One major limitation of our study is the low sample size with longitudinal blood samples. It was difficult recruiting preterm infants at birth, as infants are born round the clock, often preventing consent from parents in a stressful situation. Owing to the low sample size, our analyses of telomere length and DNAm age were based on differences on a group level comparing preterm with term born children. We also had a rather mature and healthy group of preterm infants and could therefore not draw any conclusions of neonatal morbidity and neonatal outcomes.

In this longitudinal cohort study, we used two different measurements to evaluate cellular aging the first 2 years in life in relation to prematurity and exposure of respiratory viral infections: telomere attrition rate using measurements of RTL at birth and at 2 years of age and epigenetic aging using predicted biological DNAm age. We could not establish any clear sex effects, but term born male infants had an accelerated telomere shortening during the first 2 years of life irrespectively of infections, maternal age, and growth.

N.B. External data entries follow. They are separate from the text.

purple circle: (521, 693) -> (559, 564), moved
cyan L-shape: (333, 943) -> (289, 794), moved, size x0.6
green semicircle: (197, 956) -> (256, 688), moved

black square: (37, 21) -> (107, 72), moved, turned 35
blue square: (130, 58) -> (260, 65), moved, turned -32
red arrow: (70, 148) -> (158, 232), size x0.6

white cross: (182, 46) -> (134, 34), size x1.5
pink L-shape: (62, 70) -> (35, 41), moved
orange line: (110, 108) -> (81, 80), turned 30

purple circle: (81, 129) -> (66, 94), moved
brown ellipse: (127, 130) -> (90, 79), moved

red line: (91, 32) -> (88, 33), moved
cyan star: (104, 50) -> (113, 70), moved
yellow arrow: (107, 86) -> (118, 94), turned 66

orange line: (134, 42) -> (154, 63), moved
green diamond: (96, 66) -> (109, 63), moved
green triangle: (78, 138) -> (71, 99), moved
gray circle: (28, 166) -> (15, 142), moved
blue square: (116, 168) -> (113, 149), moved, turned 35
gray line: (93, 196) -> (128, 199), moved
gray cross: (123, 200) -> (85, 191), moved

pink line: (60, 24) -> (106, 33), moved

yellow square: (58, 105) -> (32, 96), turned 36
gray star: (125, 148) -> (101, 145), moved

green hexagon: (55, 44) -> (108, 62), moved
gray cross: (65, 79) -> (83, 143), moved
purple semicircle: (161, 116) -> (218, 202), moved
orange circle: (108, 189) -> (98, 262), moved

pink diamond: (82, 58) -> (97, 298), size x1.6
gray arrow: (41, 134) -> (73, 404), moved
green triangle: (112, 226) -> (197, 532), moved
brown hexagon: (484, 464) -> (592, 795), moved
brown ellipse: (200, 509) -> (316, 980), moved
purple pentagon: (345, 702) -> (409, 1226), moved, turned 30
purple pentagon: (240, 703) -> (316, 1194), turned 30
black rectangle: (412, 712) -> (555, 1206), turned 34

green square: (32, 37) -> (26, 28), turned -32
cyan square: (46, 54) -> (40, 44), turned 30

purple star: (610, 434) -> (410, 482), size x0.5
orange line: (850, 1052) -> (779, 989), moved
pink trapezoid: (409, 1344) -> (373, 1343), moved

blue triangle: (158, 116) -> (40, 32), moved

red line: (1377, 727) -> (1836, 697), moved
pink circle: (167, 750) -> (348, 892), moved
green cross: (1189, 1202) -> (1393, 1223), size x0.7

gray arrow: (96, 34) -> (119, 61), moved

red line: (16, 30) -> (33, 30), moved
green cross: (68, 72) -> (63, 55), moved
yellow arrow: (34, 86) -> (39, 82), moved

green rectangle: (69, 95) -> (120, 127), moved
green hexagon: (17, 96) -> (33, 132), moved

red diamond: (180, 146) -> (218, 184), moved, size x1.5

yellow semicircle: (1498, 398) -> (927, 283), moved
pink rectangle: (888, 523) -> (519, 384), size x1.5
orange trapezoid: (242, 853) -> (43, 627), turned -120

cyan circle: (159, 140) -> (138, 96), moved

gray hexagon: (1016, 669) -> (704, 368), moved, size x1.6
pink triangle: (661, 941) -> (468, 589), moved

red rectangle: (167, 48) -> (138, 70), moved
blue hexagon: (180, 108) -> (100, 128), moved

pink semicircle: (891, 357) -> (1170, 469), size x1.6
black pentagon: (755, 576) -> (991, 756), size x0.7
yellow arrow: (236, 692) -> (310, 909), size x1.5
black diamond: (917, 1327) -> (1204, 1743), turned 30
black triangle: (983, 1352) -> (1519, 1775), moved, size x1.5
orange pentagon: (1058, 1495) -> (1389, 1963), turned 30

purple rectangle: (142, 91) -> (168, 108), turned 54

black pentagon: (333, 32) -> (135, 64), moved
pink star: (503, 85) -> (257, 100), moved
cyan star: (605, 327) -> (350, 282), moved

To conclude, despite early exposure to risk factors for accelerated aging, children born preterm exhibited preserved telomeres and did not show accelerated epigenetic DNAm aging. The stress of neonatal intensive care and the added stress following exposure to respiratory viral infections during the first year of life did not lead to accelerated biological aging. Cellular aging is faster early in life compared to later in childhood or in adulthood, and we still do not fully understand why. With a better comprehension of how postnatal exposures affect newborn infants, particularly if compromised by being born preterm, the neonatal period in life can serve as a “window of opportunity” to affect causes that lead to accelerated telomere attrition and epigenetic changes with the potential to prevent disease development later in life.